Questions about "compiled" Python (beginner)

HoneyMonster someone at someplace.invalid
Sun Jan 29 19:43:21 EST 2012

On Sun, 29 Jan 2012 14:01:01 -0500, Terry Reedy wrote:

> On 1/29/2012 12:57 PM, HoneyMonster wrote:
>> I am new to Python (Python 2.7 on Linux). Research indicates that:
>> a) "Compiling" Python modules into intermediate bytecode marginally
>> improves load time.
> The improvement is larger the larger the file.
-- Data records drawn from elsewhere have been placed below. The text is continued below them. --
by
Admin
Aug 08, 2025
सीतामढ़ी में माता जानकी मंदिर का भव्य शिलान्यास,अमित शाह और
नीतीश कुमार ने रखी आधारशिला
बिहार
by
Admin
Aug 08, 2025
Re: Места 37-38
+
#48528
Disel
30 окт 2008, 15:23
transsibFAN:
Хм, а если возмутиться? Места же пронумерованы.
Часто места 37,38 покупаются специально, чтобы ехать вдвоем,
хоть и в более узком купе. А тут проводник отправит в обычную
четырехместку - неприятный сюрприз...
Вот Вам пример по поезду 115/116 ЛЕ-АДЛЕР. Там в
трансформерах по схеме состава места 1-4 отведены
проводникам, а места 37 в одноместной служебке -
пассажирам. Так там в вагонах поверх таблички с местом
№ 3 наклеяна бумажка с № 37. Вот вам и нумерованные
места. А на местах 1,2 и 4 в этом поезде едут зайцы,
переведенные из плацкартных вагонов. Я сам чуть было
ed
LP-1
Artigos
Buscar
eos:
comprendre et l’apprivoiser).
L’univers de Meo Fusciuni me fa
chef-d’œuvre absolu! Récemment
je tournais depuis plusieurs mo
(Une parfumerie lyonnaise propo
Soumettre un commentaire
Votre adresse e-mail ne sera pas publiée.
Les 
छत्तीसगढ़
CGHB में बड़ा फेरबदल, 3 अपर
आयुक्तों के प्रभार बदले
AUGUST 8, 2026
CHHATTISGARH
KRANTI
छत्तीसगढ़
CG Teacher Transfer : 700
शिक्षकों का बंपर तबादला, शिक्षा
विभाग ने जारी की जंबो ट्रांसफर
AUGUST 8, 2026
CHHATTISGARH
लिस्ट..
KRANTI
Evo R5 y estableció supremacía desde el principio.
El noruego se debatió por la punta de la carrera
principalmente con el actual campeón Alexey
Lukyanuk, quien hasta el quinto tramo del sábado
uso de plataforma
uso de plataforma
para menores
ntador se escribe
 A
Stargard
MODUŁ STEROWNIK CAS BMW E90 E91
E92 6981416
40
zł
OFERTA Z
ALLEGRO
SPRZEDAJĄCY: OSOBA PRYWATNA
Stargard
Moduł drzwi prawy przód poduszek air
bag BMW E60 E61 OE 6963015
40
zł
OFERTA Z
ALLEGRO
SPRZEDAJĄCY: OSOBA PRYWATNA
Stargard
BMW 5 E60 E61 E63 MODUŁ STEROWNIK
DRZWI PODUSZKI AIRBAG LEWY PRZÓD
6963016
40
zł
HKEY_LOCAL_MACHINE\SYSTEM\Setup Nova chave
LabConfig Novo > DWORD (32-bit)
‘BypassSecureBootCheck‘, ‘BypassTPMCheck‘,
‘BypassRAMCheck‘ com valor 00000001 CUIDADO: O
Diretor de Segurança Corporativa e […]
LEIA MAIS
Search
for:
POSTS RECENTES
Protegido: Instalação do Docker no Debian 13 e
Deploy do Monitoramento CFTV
You may notice that .pyc
> files are only created when a file is imported, not when it is run
> directly.
>> b) The Python interpreter will use an already-prepared .pyc file if one
>> exists in the same directory as the .py.
>> That then, is presumably why for every .py file in my site-packages
>> directory there is a corresponding .pyc file.
> In 3.2+, .pyc files are tucked away in a __pycache__ directory, with a
> version indicator added to the names so one directory can be used with
> more than one version of python.
>> Question 1: What then, are the .pyo files? I note that many of them are
>> identical to the .pyc, but that some differ.
> They are created when imported into python started with -O (optimize).
> That mainly deletes assertions and maybe something else.
>> Question 2: What happens if the .py file is changed and the .pyc is
>> thus made obsolete. Does the interpreter ignore the .pyc? If so, how
>> does it know? By the timestamp?
> Yes. Yes.

Thanks, Terry and Cousin Stanley for the clear explanation and useful URL.